Uninterrupted and quiet power is crucial if you work remotely. The flexibility that working from home offers you means you can incorporate naps, late-night and wee hours into your work cycle. It’s good that you’re either considering or sticking to an inverter setup for backup power, but the jargon can feel overwhelming and you end up with either an underpowered or overly expensive setup.
My objective is to demystify the process so you end up with just the right setup for you.
Inverter
An inverter converts battery-stored DC power into AC power, which your household appliances use. It’s rated in kVA. The size of your inverter (Watts) determines how many appliances you can run at once. To calculate this, you multiply your kVA rating by the power factor (often 0.8).
A 3.5 kVA inverter, for example, would handle 3.5 * 0.8, which is 2.8kW or 2,800 Watts of load. It can handle a little above this load, but for a very short duration. Recall that devices often have a startup voltage that is higher than the operating voltage. Because the startup phase lasts only a few seconds, your inverter would supply the necessary power during this surge as long as it doesn’t exceed the inverter’s peak power supply.
What kVA rating do I need?
Three things you should take note of are:
- The wattage of the heaviest appliances you wish to power
- How your appliances are grouped, i.e., which appliances need to run at the same time
- The starting Wattage
Once you have the answers to these, you divide the total wattage rating by 0.8 to get your ideal kVA rating. For example:
Lets say I have the following applicances:
- 1 Ceiling fan (80W)
- 2 standing fans (70W)
- 1 Laptop (45W)
- 1 TV (90W)
- 1 Deep freezer (160W)
- 5 10W bulbs (50W)
- 1 Washing machine (600W)
The heaviest appliance is my washing machine at 600W. If I wish to power all at once, then the total load is 1095W. I could, on a tight budget, opt for a 1.5kVA inverter because 1.5kVA would be 1,200W, but I need to consider two things:
- Load on the inverter: If the rating is 1,200W and I’m constantly drawing 1,100W, then the inverter will constantly be under strain. You can tell this by the loud hum of the cooling fan.
- Starting voltage: If I turned on the inverter while all these appliances are plugged in, then I might get an overload warning, and the inverter could shut off. The deep freezer alone, for example, could draw as much as 480W to start.
For this reason, you might opt for a slightly higher kVA rating, say 2kVA, which could cost you more money.
Another approach is to peg the kVA rating around the heaviest appliance (600W in this case), meaning the inverter can power each appliance if they’re running alone. You could opt for a 1kVA or 1.2kVA inverter and stick to power-saving wash cycles. This means most appliances will be turned off while the washing machine is running. The idea is to group appliances such that the total load in Watts is always significantly lower than the inverter rating. This approach allows you to maximise your inverter while saving money.

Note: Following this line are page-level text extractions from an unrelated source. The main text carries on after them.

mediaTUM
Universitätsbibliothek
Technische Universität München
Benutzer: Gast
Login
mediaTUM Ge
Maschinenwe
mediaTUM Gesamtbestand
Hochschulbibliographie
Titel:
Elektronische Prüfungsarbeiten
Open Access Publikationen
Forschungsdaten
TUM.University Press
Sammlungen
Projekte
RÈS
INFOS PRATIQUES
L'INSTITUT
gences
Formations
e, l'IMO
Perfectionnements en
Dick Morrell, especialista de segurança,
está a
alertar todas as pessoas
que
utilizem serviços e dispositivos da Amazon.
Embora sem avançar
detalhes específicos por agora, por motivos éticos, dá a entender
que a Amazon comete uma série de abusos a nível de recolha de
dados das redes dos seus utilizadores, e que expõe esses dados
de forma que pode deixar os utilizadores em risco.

What Voltage rating do I need?
Inverters also have voltage ratings, usually in multiples of 12, like 12V, 24V, 36V, 48V, etc. The Voltage rating tends to increase with the kVA rating. A 12V inverter, for example, would require at least one 12V battery. A 24V inverter would require at least two…and so on. You can connect several batteries for a larger battery bank, but the total voltage of your battery connection must match the inverter’s Voltage rating.
Why does the voltage rating matter?
Let’s say you have a battery bank of 200 amp-hours (Ah). This means you have 1 hour of power if you’re drawing 200A of current from it or 2 hours if you’re drawing 100A of current from it…and so on.

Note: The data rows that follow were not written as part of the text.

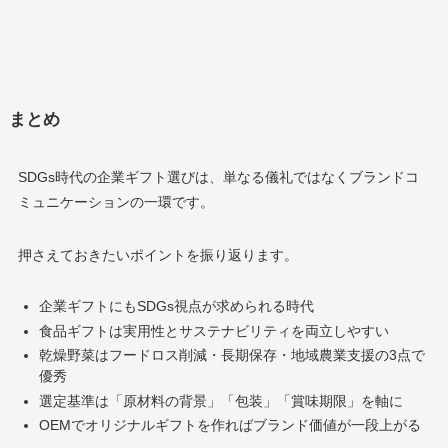
まとめ
SDGs時代の企業ギフト選びは、単なる儀礼ではなくブランドコ
ミュニケーションの一環です。
押さえておきたいポイントを振り返ります。
企業ギフトにもSDGs視点が求められる時代
食品ギフトは実用性とサステナビリティを両立しやすい
乾燥野菜はフードロス削減・長期保存・地域農業支援の3点で
優秀
選定基準は「原材料の背景」「包装」「賞味期限」を軸に
OEMでオリジナルギフトを作ればブランド価値が一段上がる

Now, let’s compare three identical inverters except for their Voltage ratings of 12V, 24V and 48V. Each, powering a load of 2000W.
Power (W) = Voltage (V) * Current (A)
For the 12V system, 2000W / 12V = 166.66A. This means that the 12V system would be drawing about 166.66A per hour from the 200Ah battery, so you have about 1 hour 12 minutes of power.
For the 24V system, 2000W / 24V = 83.33A. This means that the 24V system would be drawing about 83.33A per hour from the 200Ah battery, so you have about 2 hours and 24 minutes of power.
For the 48V system, 2000W / 24V = 41.66A. This means that the 48V system would be drawing about 41.66A per hour from the 200Ah battery, so you have about 4 hours and 48 minutes of power.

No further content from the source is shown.